Schwarzweißbild einer Abrissbaustelle am dörflichen Straßenrand. Dominant steht im Vordergrund links der Bildmitte noch eine zweiläufige Hauseingangstreppe, während dahinter schon neue Fundamente gelegt werden. Ein Baukran ist rechts im düsteren Bild zu sehen.

„Mit jedem Tod werde ich ein Mensch mehr“, kam mir heute Morgen in den Sinn. Nein, niemand ist gestorben im Verwandten oder Bekanntenkreis.

Ich ersticke in Zutuns. Das Atelier befindet sich im Umbau und Renovation. Ich komme endlich dazu, den zwar wenigen, aber insgeheim gehaltvollen Nachlass von Journalist F. zu sichten, den ich vor seinem Tod aus der zu räumenden Journalistenbude gerettet hatte. Damals, als noch Hoffnung bestand, er vorübergehend ins Pflegeheim kam, stets hoffte, wieder auf die Beine zu kommen, körperlich wie materiell und er eines Tages in eine Betreutes-Wohnen- Einrichtung umziehen könnte, wo er sich mit der geretteten Habe hätte gemütlich einrichten können. Es kam anders und nun ist es schon über zwei Jahre her, dass wir seine Asche bei einem Baumwunder namens Braut und Bräutigam unweit einer Kapelle im Saarland verstreuten. Eigentlich war das mit der Asche ein bisschen anders geplant, aber das ist eine andere Geschichte.

Mit jedem Tod landen Dinge in den Leben der Nächsten. Ganze Nachlässe, sentimentale Erinnerungen, hier ein Foto, da eine Schatulle, manchmal Reichtum, oft Pflichten – nein, ich habe die Dinge nicht vom Journalisten geerbt, ich bin nur derjenige, der sie verwahrt. Seine Erbin wollte kaum etwas. Selbst die Familienfotos, fein gerahmt, liegen noch in einer Kiste im Atelier.

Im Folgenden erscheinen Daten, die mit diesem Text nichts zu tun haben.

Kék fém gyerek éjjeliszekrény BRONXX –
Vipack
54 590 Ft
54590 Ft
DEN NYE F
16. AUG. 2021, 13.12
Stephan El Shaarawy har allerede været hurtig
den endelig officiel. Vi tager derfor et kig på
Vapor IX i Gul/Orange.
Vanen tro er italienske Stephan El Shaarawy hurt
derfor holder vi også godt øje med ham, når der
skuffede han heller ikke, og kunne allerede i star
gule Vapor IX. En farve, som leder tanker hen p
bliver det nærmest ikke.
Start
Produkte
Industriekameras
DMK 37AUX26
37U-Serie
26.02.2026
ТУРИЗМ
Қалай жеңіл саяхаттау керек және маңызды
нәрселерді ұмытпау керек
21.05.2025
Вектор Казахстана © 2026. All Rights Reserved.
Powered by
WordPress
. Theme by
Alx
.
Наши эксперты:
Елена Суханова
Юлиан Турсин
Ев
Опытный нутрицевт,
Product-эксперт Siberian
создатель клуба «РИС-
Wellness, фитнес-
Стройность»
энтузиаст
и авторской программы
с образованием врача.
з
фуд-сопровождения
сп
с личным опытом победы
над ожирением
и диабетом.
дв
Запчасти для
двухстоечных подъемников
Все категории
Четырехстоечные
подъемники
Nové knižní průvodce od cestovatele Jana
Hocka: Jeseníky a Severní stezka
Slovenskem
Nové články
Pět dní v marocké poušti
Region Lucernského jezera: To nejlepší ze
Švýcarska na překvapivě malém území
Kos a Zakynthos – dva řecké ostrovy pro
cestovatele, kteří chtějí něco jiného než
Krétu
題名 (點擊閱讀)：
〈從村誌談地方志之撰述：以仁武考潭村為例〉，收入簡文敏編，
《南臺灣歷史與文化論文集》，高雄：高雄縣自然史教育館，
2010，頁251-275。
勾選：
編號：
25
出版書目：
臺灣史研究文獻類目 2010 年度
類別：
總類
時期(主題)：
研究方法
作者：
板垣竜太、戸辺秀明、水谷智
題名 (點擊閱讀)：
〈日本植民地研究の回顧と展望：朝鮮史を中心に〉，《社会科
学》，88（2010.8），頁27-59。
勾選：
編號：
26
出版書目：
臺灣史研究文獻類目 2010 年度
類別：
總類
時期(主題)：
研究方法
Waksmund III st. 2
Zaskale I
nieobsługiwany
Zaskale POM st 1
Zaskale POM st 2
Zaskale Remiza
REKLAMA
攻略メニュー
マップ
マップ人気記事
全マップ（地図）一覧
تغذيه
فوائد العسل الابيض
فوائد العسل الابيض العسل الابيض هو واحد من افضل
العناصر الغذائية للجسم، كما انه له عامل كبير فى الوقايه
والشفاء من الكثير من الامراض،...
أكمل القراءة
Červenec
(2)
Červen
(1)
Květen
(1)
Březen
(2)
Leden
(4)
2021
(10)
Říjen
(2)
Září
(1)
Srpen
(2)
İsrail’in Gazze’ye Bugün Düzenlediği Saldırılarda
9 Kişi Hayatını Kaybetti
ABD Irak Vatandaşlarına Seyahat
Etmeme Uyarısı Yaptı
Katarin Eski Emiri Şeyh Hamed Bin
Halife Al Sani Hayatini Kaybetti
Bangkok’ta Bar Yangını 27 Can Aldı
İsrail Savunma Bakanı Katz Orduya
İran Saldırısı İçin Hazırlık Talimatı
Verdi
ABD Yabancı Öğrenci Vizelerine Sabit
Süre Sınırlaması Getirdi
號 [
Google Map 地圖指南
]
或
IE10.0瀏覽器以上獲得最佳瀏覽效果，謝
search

Und die Kunstsammlung; die hat es in sich. Nicht dass die Kunstwerke extrem hohe Werte erzielen würden, aber doch, unter den Bilder finden sich einige bekannte Namen und viele Kolleginnen und Kollegen, die ich kenne, die Journalist F. im Laufe seines Journalistendaseins interviewte, deren Ausstellungen er besprach, die ihm hie und da etwas schenkten, denen er hie und da etwas abkaufte, das ihm gefiel. Es befinden sich sogar Irgendlinksche Werke in der Sammlung, die auch ihren Preis erzielen können. Vor allem aber ist die Kunstsammlung sehr schön, geschmackvoll, macht sich gut an Wänden in feinen weißen Wohnungen, wenn man denn eine hat. Die Künstlerbude selbst hängt leider A selbst schon voller Kunst und B sind die Wände nicht weiß genug, nicht groß genug, zu viele Spinnen allüberall, die ihre Notdurft auf den Rahmen hinterlassen.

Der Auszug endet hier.